There are 0 directories and '130'' files in sample_data/birds/train/GOULDIAN FINCH.
.....

The function show_five_birds() draws five random birds from the dataset.

show_five_birds(dataset_path=dataset_path)
sample_data/birds/train/ALEXANDRINE PARAKEET
['015.jpg']
Image shape: (224, 224, 3)
sample_data/birds/train/CHESTNET BELLIED EUPHONIA
['056.jpg']
Image shape: (224, 224, 3)
sample_data/birds/train/ANDEAN SISKIN
['111.jpg']
Image shape: (224, 224, 3)
sample_data/birds/train/EMERALD TANAGER
['129.jpg']
Image shape: (224, 224, 3)
sample_data/birds/train/MOURNING DOVE
['032.jpg']
Image shape: (224, 224, 3)
Five Random Birds from the Training Dataset

Figure 1. Five Random Birds from the Training Dataset

Getting Training and Test Data

# Getting training and test datasets
train_data, test_data = get_image_data(dataset_path=dataset_path, IMG_SIZE = (224, 224))
Found 58388 files belonging to 400 classes.
Found 2000 files belonging to 400 classes.

Loading the Saved Model with tf.keras.models.load_model()

Keras load_model() loads the previously trained and saved model from disk.

# Load unzipped model
loaded_model = tf.keras.models.load_model("model_4")

Next, the loaded model is evaluated with the test dataset. The reloaded model reached an accuracy of 0.9845, confirming that a SavedModel keeps its performance after reloading. It is still useful to inspect the not well-predicted samples. Knowing the wrong predictions could give us ideas on how to improve our model. For instance, we could add more bird samples in their respective training folders.

# Evaluate on the full test dataset
loaded_model.evaluate(test_data)
63/63 [==============================] - 20s 142ms/step - loss: 0.0537 - accuracy: 0.9845
[0.053718529641628265, 0.984499990940094]

Finding Misclassified Bird Species by Prediction Confidence

Identifying the mispredicted test samples is helpful for understanding model failure modes. This could give us insights into how the model works and what could still be improved. My initial thought on this problem was that possibly, incorrectly predicted birds are somehow similar (for instance, in color or shape) with the bird species they are wrongly assigned to. Let’s check it out using the following steps:

  1. load the test dataset;
  2. use the model for predicting bird species probabilities;
  3. get the classes (bird species) corresponding with the highest prediction probabilities;
  4. create a Pandas dataframe storing image paths to the test bird images, their actual class labels,
  5. predicted class labels, prediction probabilities;
  6. get only incorrectly predicted bird images into a new dataframe, and sort it out in the descending order of prediction probability;
  7. show images of test birds (left side) and images of their predictions (right side).
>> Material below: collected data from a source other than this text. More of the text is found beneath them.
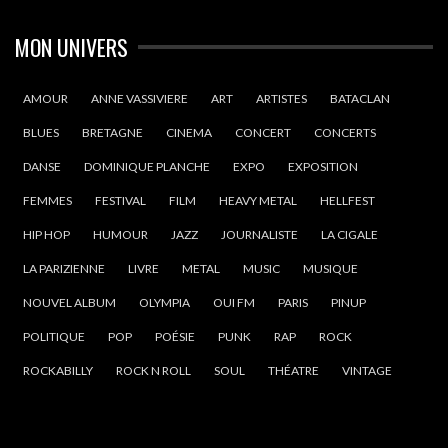
MON UNIVERS
AMOUR
ANNE VASSIVIERE
ART
ARTISTES
BATACLAN
BLUES
BRETAGNE
CINEMA
CONCERT
CONCERTS
DANSE
DOMINIQUE PLANCHE
EXPO
EXPOSITION
FEMMES
FESTIVAL
FILM
HEAVY METAL
HELLFEST
HIP HOP
HUMOUR
JAZZ
JOURNALISTE
LA CIGALE
LA PARIZIENNE
LIVRE
METAL
MUSIC
MUSIQUE
NOUVEL ALBUM
OLYMPIA
OUI FM
PARIS
PINUP
POLITIQUE
POP
POÉSIE
PUNK
RAP
ROCK
ROCKABILLY
ROCK N ROLL
SOUL
THÉATRE
VINTAGE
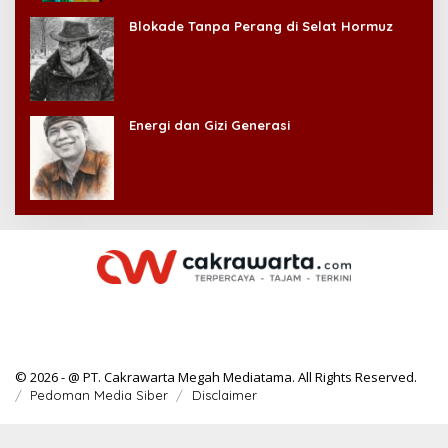
Blokade Tanpa Perang di Selat Hormuz
Energi dan Gizi Generasi
© 2026 - @ PT. Cakrawarta Megah Mediatama. All Rights Reserved.
Pedoman Media Siber
Disclaimer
To realise these steps, I have created two functions (see helpers.py), show_wrongly_predicted_images() for building up Pandas DataFrames using the test dataset and the trained model, and show_one_wrongly_predicted() for showing two bird species side by side for each test sample (step 7).

def show_wrongly_predicted_images(model, dataset_directory="sample_data/birds", top_wrong_predictions_number_to_show=False):

    test_data = tf.keras.preprocessing.image_dataset_from_directory(
        directory=dataset_directory + "/test",
        label_mode="categorical",
        image_size=(224, 224),
        shuffle=False
    )

    class_names = test_data.class_names

    # 2. Use model for predictions
    prediction_probabilities = model.predict(test_data, verbose=1)

    # Check the predictions we have got
    # print(f"Number of test rows: {len(test_data)}, \
            # number of predictions: {len(prediction_probabilities)}, \
            # shape of predcitions: {prediction_probabilities.shape}, \
            # the first prediction: {prediction_probabilities[0]}")

    # Getting indices of the predicted classes
    prediction_classes_index = prediction_probabilities.argmax(axis=1)

    # Get indices of our test_data BatchDataset
    test_labels = []
    for images, labels in test_data.unbatch():
        test_labels.append(labels.numpy().argmax())

    sklearn_accuracy = accuracy_score(y_true=test_labels,
                                      y_pred=prediction_classes_index)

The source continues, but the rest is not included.